2017 WL 2363740 (D. Wa. May 31, 2017)
Hawthorne centered on a discovery dispute turning on the application of the attorney-client and work product privilege. Predictably, the carrier withheld certain emails on the grounds that the emails were protected by the attorney-client and work product privileges. The plaintiff sought production of and moved to compel the discovery of these materials.
The Court recognized that Washington, in bad faith cases, recognizes a presumption that no attorney-client privilege is applicable between an insured and its insurer in the claims adjustment process. This includes communications between attorneys and the carrier when those attorneys are involved in the quasi-fiduciary tasks of investigating, evaluation, negotiating, or processing a claim. However, this presumption can be rebutted by the carrier showing that certain communications or documents had nothing to do with the above quasi-fiduciary tasks. In addition, a privilege can be waived by showing a foundation in fact for the allegations of bad faith.
The district court then went on to note the process for the Court to undertake in determining whether any privilege would apply. Initially the Court determines whether the plaintiff has made a colorable showing that the carrier acted in bad faith. If this showing is made, the court holds an in camera review to determine if the attorney was acting in the normal claims adjustment process and, if not, whether a foundation exists to permit a claim for bad faith. If the answer to either question is in the affirmative, the attorney-client privilege is not applicable to prevent disclosure.

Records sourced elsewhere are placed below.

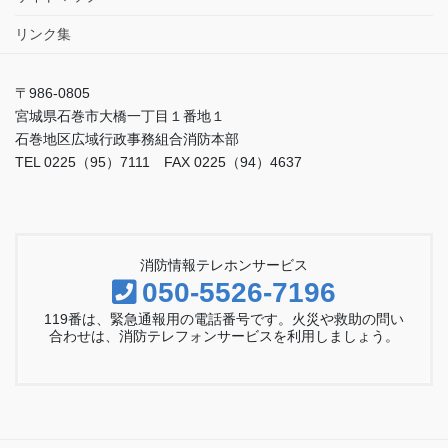
リンク集
〒986-0805
宮城県石巻市大橋一丁目１番地１
石巻地区広域行政事務組合消防本部
TEL 0225（95）7111 FAX 0225（94）4637
消防情報テレホンサービス
050-5526-7196
119番は、緊急通報用の電話番号です。火災や救助の問い
合わせは、消防テレフォンサービスを利用しましょう。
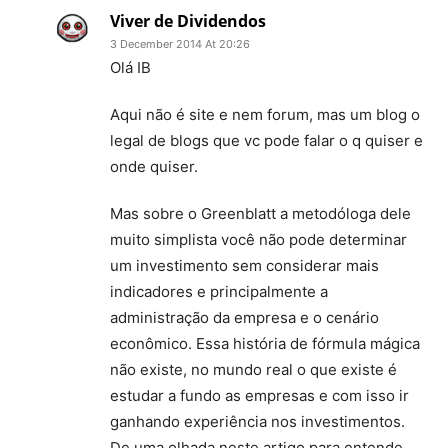
Viver de Dividendos
3 December 2014 At 20:26
Olá IB
Aqui não é site e nem forum, mas um blog o
legal de blogs que vc pode falar o q quiser e
onde quiser.
Mas sobre o Greenblatt a metodóloga dele
muito simplista você não pode determinar
um investimento sem considerar mais
indicadores e principalmente a
administração da empresa e o cenário
econômico. Essa história de fórmula mágica
não existe, no mundo real o que existe é
estudar a fundo as empresas e com isso ir
ganhando experiência nos investimentos.
De uma olhada neste artigo para entende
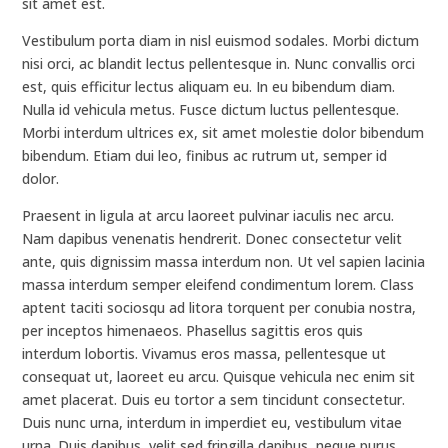
sit amet est.
Vestibulum porta diam in nisl euismod sodales. Morbi dictum
nisi orci, ac blandit lectus pellentesque in. Nunc convallis orci
est, quis efficitur lectus aliquam eu. In eu bibendum diam.
Nulla id vehicula metus. Fusce dictum luctus pellentesque.
Morbi interdum ultrices ex, sit amet molestie dolor bibendum
bibendum. Etiam dui leo, finibus ac rutrum ut, semper id
dolor.
Praesent in ligula at arcu laoreet pulvinar iaculis nec arcu.
Nam dapibus venenatis hendrerit. Donec consectetur velit
ante, quis dignissim massa interdum non. Ut vel sapien lacinia
massa interdum semper eleifend condimentum lorem. Class
aptent taciti sociosqu ad litora torquent per conubia nostra,
per inceptos himenaeos. Phasellus sagittis eros quis
interdum lobortis. Vivamus eros massa, pellentesque ut
consequat ut, laoreet eu arcu. Quisque vehicula nec enim sit
amet placerat. Duis eu tortor a sem tincidunt consectetur.
Duis nunc urna, interdum in imperdiet eu, vestibulum vitae
urna. Duis dapibus, velit sed fringilla dapibus, neque purus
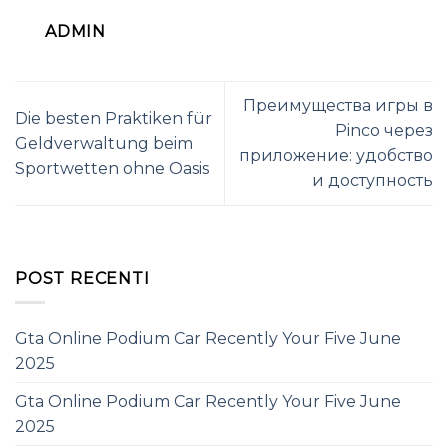
ADMIN
Преимущества игры в
Die besten Praktiken für
Pinco через
Geldverwaltung beim
приложение: удобство
Sportwetten ohne Oasis
и доступность
POST RECENTI
Gta Online Podium Car Recently Your Five June
2025
Gta Online Podium Car Recently Your Five June
2025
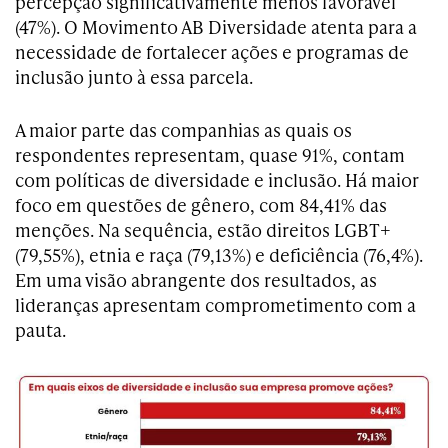
percepção significativamente menos favorável
(47%). O Movimento AB Diversidade atenta para a
necessidade de fortalecer ações e programas de
inclusão junto à essa parcela.
A maior parte das companhias as quais os
respondentes representam, quase 91%, contam
com políticas de diversidade e inclusão. Há maior
foco em questões de gênero, com 84,41% das
menções. Na sequência, estão direitos LGBT+
(79,55%), etnia e raça (79,13%) e deficiência (76,4%).
Em uma visão abrangente dos resultados, as
lideranças apresentam comprometimento com a
pauta.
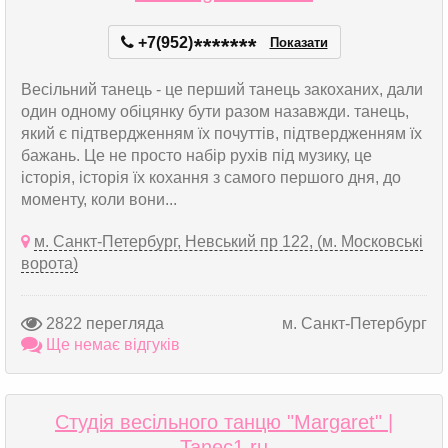
+7(952)
*
*
*
*
*
*
*
Показати
Весільний танець - це перший танець закоханих, дали
один одному обіцянку бути разом назавжди. танець,
який є підтвердженням їх почуттів, підтвердженням їх
бажань. Це не просто набір рухів під музику, це
історія, історія їх кохання з самого першого дня, до
моменту, коли вони...
м. Санкт-Петербург, Невський пр 122, (м. Московські
ворота)
2822 перегляда
м. Санкт-Петербург
Ще немає відгуків
Студія весільного танцю "Margaret" |
Tanec1.ru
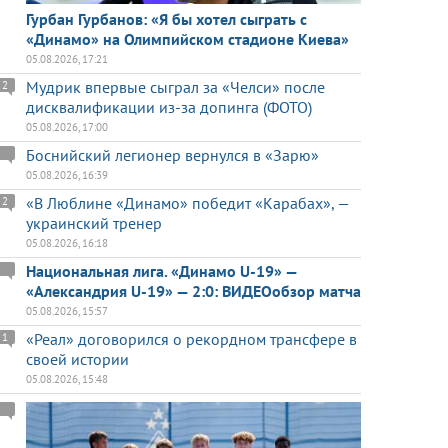
Гурбан Гурбанов: «Я бы хотел сыграть с
«Динамо» на Олимпийском стадионе Киева»
05.08.2026, 17:21
Мудрик впервые сыграл за «Челси» после
2
дисквалификации из-за допинга (ФОТО)
05.08.2026, 17:00
Боснийский легионер вернулся в «Зарю»
05.08.2026, 16:39
«В Люблине «Динамо» победит «Карабах», —
2
украинский тренер
05.08.2026, 16:18
Национальная лига. «Динамо U-19» —
«Александрия U-19» — 2:0: ВИДЕОобзор матча
05.08.2026, 15:57
«Реал» договорился о рекордном трансфере в
1
своей истории
05.08.2026, 15:48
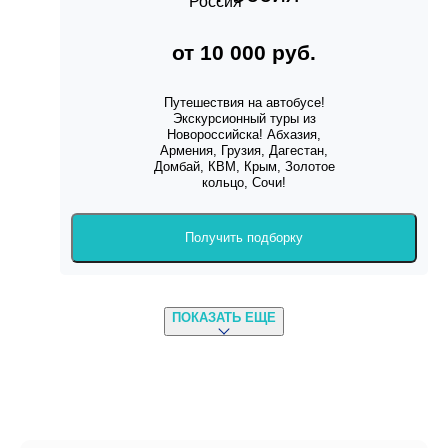
от 10 000 руб.
Путешествия на автобусе!
Экскурсионный туры из
Новороссийска! Абхазия,
Армения, Грузия, Дагестан,
Домбай, КВМ, Крым, Золотое
кольцо, Сочи!
Получить подборку
ПОКАЗАТЬ ЕЩЕ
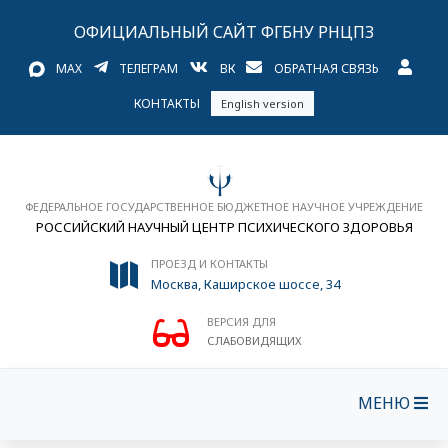
ОФИЦИАЛЬНЫЙ САЙТ ФГБНУ РНЦПЗ
MAX
ТЕЛЕГРАМ
ВК
ОБРАТНАЯ СВЯЗЬ
КОНТАКТЫ
English version
ФЕДЕРАЛЬНОЕ ГОСУДАРСТВЕННОЕ БЮДЖЕТНОЕ НАУЧНОЕ УЧРЕЖДЕНИЕ
РОССИЙСКИЙ НАУЧНЫЙ ЦЕНТР ПСИХИЧЕСКОГО ЗДОРОВЬЯ
ПРОЕЗД И КОНТАКТЫ
Москва, Каширское шоссе, 34
ВЕРСИЯ ДЛЯ
СЛАБОВИДЯЩИХ
МЕНЮ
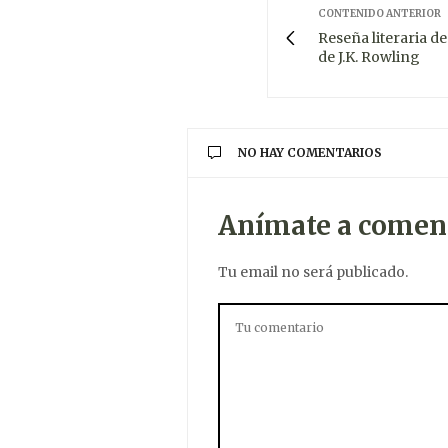
CONTENIDO ANTERIOR
Reseña literaria de
de J.K. Rowling
NO HAY COMENTARIOS
Anímate a comen
Tu email no será publicado.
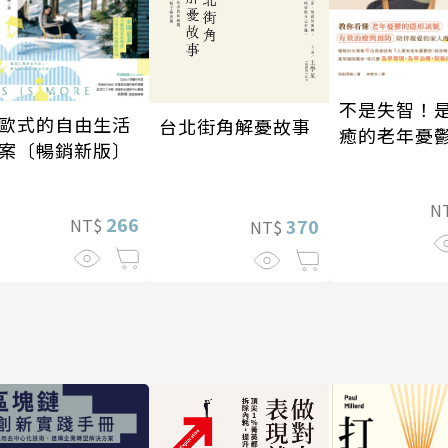
不是失智！
歐式的自由生活
台北街角解憂故事
癒的老年憂
案〔暢銷新版〕
N
266
NT$
370
NT$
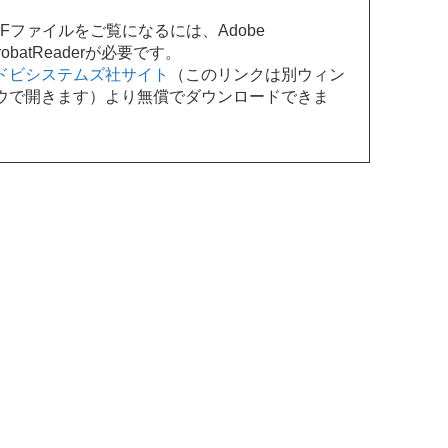
DFファイルをご覧になるには、Adobe
robatReaderが必要です。
ドビシステムズ社サイト
（このリンクは別ウィン
ウで開きます）より無償でダウンロードできま
。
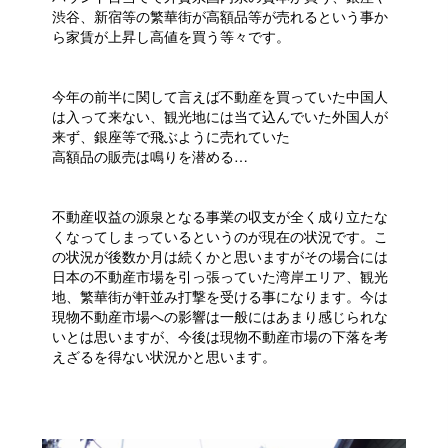
渋谷、新宿等の繁華街が高額品等が売れるという事か
ら家賃が上昇し高値を買う等々です。
今年の前半に関して言えば不動産を買っていた中国人
は入って来ない、観光地には当て込んでいた外国人が
来ず、銀座等で飛ぶように売れていた
高額品の販売は鳴りを潜める…
不動産収益の源泉となる事業の収支が全く成り立たな
くなってしまっているというのが現在の状況です。こ
の状況が後数か月は続くかと思いますがその場合には
日本の不動産市場を引っ張っていた湾岸エリア、観光
地、繁華街が軒並み打撃を受ける事になります。今は
現物不動産市場への影響は一般にはあまり感じられな
いとは思いますが、今後は現物不動産市場の下落を考
えざるを得ない状況かと思います。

Proving bad faith is often difficult as the documents and information needed to do so is generally in the possession and control of the carrier. Absent waiver, these may be out of the claimant’s reach. Certain safeguards, such as those in place in Washington, are needed to ensure fair discovery and that bad faith practices can’t be concealed by the carrier by simply hiring an attorney to perform the carrier’s obligations.